My niece was a quiet, well-behaved girl growing up, and early on showed she had a big heart.
She brought home stray cats, and made friends with the less popular kids. She invited home to dinner two kids whose single mom worked late a couple of nights.
At 21, she’d finished college and landed a job in her field. That’s where she met a guy who was very handsome and charming. But he was unsettled, working only sporadically in temporary jobs.
She fell hard for him and was staying out late nights, coming home for breakfast before dragging herself off to work.
She finally confessed to her parents that he was “sick” and needed her to stay over.
It took some time before my brother and his wife realized that her boyfriend was a drug addict.
He’d already dropped out of two rehab attempts.
They tried to reason with her that this was his problem and beyond her “rescue” abilities.
She wouldn’t listen and moved out from her family home to his barely-furnished apartment. She only contacted her parents every few weeks.
The truth emerged that she had become addicted. She’d lost her job, they’d spent her savings, they’d both lost weight, were either agitated or listless, and her parents felt they had to take them in.
That was nine months ago. As the older brother of her father, I’ve been heartsick to see how exhausted and pained he is. He and his wife both work; their older two children are married and gone, so the young couple sleeps in the house all day.
There are spurts of progress, and then they fall back.
They attend a clinic, get checked by a doctor regularly when on the program, and can sound positive for a while. Then chaos erupts again.
Her boyfriend can be frighteningly hyper or despondent, and we all fear for her safety at times. But they’re inseparable now, like one disaster waiting to happen.
My brother won’t throw them out, and his wife won’t even discuss it. They won’t see a counselor because they don’t want to hear about tough love “solutions.” They believe their daughter wouldn’t survive.

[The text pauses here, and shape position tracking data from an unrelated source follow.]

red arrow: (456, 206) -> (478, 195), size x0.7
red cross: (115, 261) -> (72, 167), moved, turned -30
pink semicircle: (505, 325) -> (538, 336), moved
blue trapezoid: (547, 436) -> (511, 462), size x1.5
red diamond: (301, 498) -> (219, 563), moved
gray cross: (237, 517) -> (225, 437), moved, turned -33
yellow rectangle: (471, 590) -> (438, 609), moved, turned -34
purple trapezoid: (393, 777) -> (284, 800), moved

The American city where we live lists addiction specialists, clinics, programs, support groups, etc. But the couple can’t be trusted to stick with anything, and the parents are terrified to try to force anything from which they’ll flee and go underground.

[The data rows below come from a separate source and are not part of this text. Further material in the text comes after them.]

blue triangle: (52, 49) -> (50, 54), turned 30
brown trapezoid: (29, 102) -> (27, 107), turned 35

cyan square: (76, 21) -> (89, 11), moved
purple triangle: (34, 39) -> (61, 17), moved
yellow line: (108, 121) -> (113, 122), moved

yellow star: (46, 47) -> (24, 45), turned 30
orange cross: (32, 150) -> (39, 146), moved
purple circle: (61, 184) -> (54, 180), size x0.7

I’m asking if any of your readers have experienced this drug nightmare with grown children and found the way to help them overcome.

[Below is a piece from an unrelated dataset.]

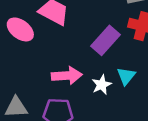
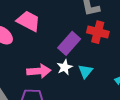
white star: (102, 85) -> (65, 67), moved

Are my brother and his wife doing the right thing by offering unconditional love, support, free food, and a comfortable home? Or are they just delaying the inevitable?
Are there specific types of rehab programs that really work, and what makes the difference between those “graduates” who stay clean, and those who fail?
Desperate Uncle
The effort of your relatives, to try to save these two young people from a final tragedy, is a very moving story.
There is hope for change and recovery from addiction, as evidenced from some success stories we hear about. But it sometimes takes hitting bottom for that to happen.
In this case, many would say that enabling the couple through dependency is not working.
I’m hoping that many readers – those who have “been there” and professional addiction workers too - will send in their suggestions.
Though programs do exist, finding the crucial key to connect addicts to the will to overcome their demons daily is the goal.
I’m 33, female, and single. I have a good job, terrific girlfriends and guy friends, and a “friend with benefits” when I want sex.
I may marry some day, but I’m not wasting these good years worrying about it.
My question: If I find that I really want a child, is there a stigma to a child born through in vitro fertilization with donor sperm?
Future Possibility
Children need the security of love and encouragement, which can come in many forms.
So long as you are comfortable with the idea, there should be no “stigma.”
A child can grow the confidence she/he needs from the support of a caring “village” consisting of you, your family, girlfriends, and guy friends.
You may encounter the odd insensitive comment but that happens in almost any circumstance.
What’s important is how YOU explain to your child how much you wanted her/him, and that it was possible.
Tip of the day:
Families dealing with addiction need informed approaches.